Difficult Word/ Phrase | Contextual Sense |
Expediency | providing an easy and quick way to do something |
Fraught | causing or having extreme worry or anxiety |
Invalidation | a formal termination |
Strike down | abolish a law or regulation |
Earmark | to designate (something, such as funds) for a specific use or owner |
Denude | to deprive of something important |
Hindrance | Any obstruction that impedes or is burdensome |
Impending | Close in time; about to occur |
Restive | Being in a tense state |
Ally | someone who helps and supports someone else |
An exclusive internal quota for a single caste group was always fraught (causing or having extreme worry or anxiety) with the danger of judicial invalidation (a formal termination). It is no surprise, therefore, that the Madras High Court has struck down (abolish a law or regulation) the Tamil Nadu law that earmarked (to designate (something, such as funds) for a specific use or owner) 10.5% of seats in educational institutions and jobs for the Vanniyakula Kshatriya community and its sub-castes. The court’s foremost reason is that the State Assembly lacked the legislative competence to enact the law in February 2021, at a time when the Constitution 102nd Amendment, conferring exclusive power to identify backward classes on the President, was in force. That the Constitution 105th Amendment subsequently restored the States’ powers to identify backward classes was not deemed relevant as, on the date of the enactment, the Assembly had been denuded (to deprive of something important) of such power. The Bench of Justices M. Duraiswamy and K. Murali Shankar, also ruled that identifying one caste as a separate group for creating an exclusive quota, without any quantifiable data on its backwardness relative to others, amounted to giving reservation solely on the basis of caste and, therefore, impermissible under the Constitution. Further, it noted that the remaining 115 castes under the ‘MBC and Denotified Communities’ category were forced to share the remaining 9.5% (in two groups with 2.5% and 7%, respectively) of what used to be a 20% MBC/DNC quota. This amounted to discrimination.
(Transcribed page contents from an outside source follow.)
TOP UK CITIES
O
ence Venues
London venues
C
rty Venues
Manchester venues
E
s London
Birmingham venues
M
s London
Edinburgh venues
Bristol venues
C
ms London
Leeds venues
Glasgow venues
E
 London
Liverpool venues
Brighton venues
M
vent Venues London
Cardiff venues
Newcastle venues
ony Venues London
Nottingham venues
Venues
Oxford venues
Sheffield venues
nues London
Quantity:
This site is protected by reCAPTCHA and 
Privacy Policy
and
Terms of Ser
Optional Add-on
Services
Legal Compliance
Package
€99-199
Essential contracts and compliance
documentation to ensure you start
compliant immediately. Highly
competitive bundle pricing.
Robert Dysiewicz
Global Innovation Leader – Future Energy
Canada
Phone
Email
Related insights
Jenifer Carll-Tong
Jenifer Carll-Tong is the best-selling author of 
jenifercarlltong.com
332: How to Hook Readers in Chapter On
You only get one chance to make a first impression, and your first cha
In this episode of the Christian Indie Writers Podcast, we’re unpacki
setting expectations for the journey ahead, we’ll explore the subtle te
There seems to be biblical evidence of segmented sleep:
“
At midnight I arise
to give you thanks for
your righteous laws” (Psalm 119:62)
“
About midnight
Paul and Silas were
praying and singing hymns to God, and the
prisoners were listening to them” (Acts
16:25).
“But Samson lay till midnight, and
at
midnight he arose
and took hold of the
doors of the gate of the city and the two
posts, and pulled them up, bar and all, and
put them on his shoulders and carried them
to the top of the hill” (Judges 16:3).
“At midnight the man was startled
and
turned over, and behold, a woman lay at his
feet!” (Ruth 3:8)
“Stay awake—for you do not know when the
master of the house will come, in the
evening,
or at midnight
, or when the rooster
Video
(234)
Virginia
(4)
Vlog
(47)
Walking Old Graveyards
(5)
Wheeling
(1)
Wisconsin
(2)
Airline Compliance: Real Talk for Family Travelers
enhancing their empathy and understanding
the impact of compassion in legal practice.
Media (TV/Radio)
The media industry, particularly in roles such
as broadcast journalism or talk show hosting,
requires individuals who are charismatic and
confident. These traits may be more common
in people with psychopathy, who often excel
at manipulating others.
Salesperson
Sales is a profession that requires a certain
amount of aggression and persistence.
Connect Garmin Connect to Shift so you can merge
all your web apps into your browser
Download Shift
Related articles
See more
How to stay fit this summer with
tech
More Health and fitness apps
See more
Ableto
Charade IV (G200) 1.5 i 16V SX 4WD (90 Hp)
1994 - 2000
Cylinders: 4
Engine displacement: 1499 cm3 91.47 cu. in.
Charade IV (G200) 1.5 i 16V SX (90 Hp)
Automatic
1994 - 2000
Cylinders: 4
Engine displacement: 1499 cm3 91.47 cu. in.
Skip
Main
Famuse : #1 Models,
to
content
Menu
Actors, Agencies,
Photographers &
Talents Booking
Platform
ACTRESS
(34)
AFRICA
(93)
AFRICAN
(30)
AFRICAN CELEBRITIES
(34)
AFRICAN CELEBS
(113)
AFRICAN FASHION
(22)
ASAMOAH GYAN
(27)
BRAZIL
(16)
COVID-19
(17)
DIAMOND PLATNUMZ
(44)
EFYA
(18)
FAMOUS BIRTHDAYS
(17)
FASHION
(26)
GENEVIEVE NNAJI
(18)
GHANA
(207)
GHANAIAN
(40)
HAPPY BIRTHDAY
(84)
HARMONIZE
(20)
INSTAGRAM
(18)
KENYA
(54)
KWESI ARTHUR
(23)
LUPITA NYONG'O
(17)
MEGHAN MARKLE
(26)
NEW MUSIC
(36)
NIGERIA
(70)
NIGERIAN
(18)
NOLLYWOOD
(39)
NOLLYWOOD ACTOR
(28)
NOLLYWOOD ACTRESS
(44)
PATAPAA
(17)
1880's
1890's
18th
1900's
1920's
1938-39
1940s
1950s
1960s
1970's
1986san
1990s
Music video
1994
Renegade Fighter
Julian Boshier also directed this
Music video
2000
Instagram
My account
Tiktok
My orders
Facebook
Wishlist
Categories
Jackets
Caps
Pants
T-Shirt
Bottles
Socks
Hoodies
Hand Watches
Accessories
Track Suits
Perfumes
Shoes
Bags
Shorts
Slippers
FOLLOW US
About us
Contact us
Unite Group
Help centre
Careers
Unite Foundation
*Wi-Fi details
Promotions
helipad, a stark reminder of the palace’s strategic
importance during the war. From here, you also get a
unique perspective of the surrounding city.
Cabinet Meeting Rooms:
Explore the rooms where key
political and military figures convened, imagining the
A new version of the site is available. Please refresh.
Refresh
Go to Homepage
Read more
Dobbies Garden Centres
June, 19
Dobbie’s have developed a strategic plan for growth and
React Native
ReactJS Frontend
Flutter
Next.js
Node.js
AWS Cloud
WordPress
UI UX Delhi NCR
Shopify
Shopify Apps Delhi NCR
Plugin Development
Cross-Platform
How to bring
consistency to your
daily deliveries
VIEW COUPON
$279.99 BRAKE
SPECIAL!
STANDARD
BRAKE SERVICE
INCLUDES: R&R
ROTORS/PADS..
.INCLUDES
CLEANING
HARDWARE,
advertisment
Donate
The court also rejected the comparison with the sub-quotas enjoyed without hindrance (Any obstruction that impedes or is burdensome) by Backward Class Muslims and Arundhatiyars, a Scheduled Caste, noting that these two measures were backed by Census data and valid recommendations. What may cause some concern is that the court has said changes in the existing 69% quota classification cannot be made without amending the State’s 1994 reservation protection law, which received the President’s assent and was also included in the Ninth Schedule to put it beyond judicial review. This legal position may pose problems for the BC (Muslim) and SC (Arundhatiyar) quota too, as these were introduced through stand-alone laws that received only the Governor’s assent without any amendment to the 1994 Act. That an impending (Close in time; about to occur) agitation by the PMK, a restive (Being in a tense state) ally (someone who helps and supports someone else) of the then ruling AIADMK, was behind the Vanniyar quota law is known. The government did not wait for the report of a commission it had appointed earlier to gather quantifiable data to justify the State’s 69% total reservation. The present DMK regime also backed the exclusive Vanniyar quota in court, and is likely to go on appeal. The Supreme Court has been asking governments to justify their reservation levels through quantifiable data. Instead of looking for shortcuts to popularity, regimes in all States should focus on compiling credible data both on the backwardness of sections of society and their level of representation in public services and educational opportunities.